## YOUR OBJECTIVE
The lines to reproduce run from the one containing "Kindersitzbefestigung" to the end of the listing. Reproduce them exactly, both ends included, and nothing else.
[[ INPUT MATERIAL, beginning ]]
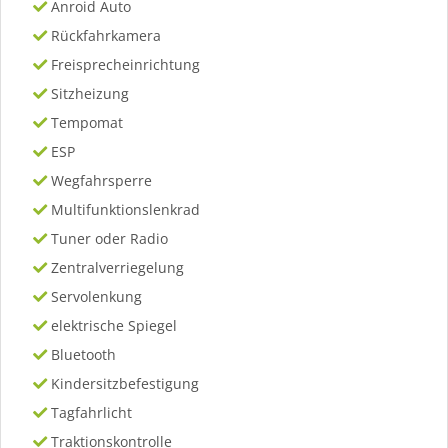
Anroid Auto
Rückfahrkamera
Freisprecheinrichtung
Sitzheizung
Tempomat
ESP
Wegfahrsperre
Multifunktionslenkrad
Tuner oder Radio
Zentralverriegelung
Servolenkung
elektrische Spiegel
Bluetooth
Kindersitzbefestigung
Tagfahrlicht
Traktionskontrolle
[[ INPUT MATERIAL, end ]]
## ANSWER SECTION
Kindersitzbefestigung
Tagfahrlicht
Traktionskontrolle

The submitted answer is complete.